01 June 2020

Jobs and parenting don’t go together? We don’t agree

Here’s how kids can make you a better leader
How to become a better leader with the help of your family?

In the last few years, in the business world, we are increasingly talking about the balance of family and professional life. We talk about the need for “soft skills” (social and emotional intelligence and communication skills) that make the difference between a good and a top leader, about how our workplace culture should be more humane, empathetic and authentic. 

And then when we talk about career and parenting, we often perceive them as two diametrically opposed concepts. But separating them is completely pointless. When we go to work do we forget that we are parents? Or the next morning, when we head to the office, how much of what we learned from the family, about empathy, patience we leave at home?

An important advantage of parents in a professional environment, which we often neglect, is just how much raising children can positively affect the development of these “soft” skills and how it can help us create better relationships with colleagues and better manage people.

Contrary to popular belief, parenting enriches your performance and introduces you to skills you didn’t even know you had. Check out these three skills you gain as a parent that make you a better leader:

Adaptation to change. Children, especially in the first few years, develop and change so quickly that we are not even aware of it. The first word, the first steps, the first friends, the first problems – all this requires a great ability to adapt from the parents. The moment you think you’re used to a new routine, and when things seem to be going “like clockwork,” the situation changes quickly. There is a new turning point in your child’s development and suddenly you are asked to respond to a situation you have never encountered.

This routine dealing with changing circumstances makes us better at creating our own “dynamic possibilities”.
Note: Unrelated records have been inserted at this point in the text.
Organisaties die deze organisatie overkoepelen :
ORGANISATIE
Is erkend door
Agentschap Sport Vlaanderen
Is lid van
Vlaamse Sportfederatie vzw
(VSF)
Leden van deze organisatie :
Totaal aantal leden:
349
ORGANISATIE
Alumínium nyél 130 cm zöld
Raising children makes us more adaptable – we get used to dealing with change while at the same time learning from them. Children teach us to accept this lack of stability and become more prepared for change and embrace the daily challenges that make us “in the long run” better parents and leaders. In this process, parenting allows us to self-reflect and adapt in step with children, but also to learn from our own mistakes. After all, we use the same skills in the work environment.
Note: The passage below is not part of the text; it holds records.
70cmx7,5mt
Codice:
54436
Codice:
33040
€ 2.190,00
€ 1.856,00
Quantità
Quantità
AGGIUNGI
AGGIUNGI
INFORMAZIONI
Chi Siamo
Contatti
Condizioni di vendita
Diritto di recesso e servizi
Respect for psychological security as a fundamental human need. How often do you think about the mental and physical health of your colleagues and employees? If you are like most people, not so often. On the other hand, as a parent, how often do you think about your child’s safety? If you are like most people, every day.

As parents, we strive to create for our children an atmosphere of development and an environment where they can learn and grow without hindrance, face challenges to explore, ask questions and openly share their own fears and desires.

The better we manage to create a positive family environment, the stronger our relationship with children will be. In the same way, in the workplace we face the biggest challenge of management – relationship management.

The more open and clear the work environment is, the better the dynamics of the team itself are. The better we can create open, caring and non-judgmental communication with colleagues, the stronger the relationships we build. As we strive to make our children more resilient and capable of finding our own solutions, we do the same with our team members. This means creating a workplace culture that nurtures psychological security and open communication where employees want to share their ideas, needs and concerns.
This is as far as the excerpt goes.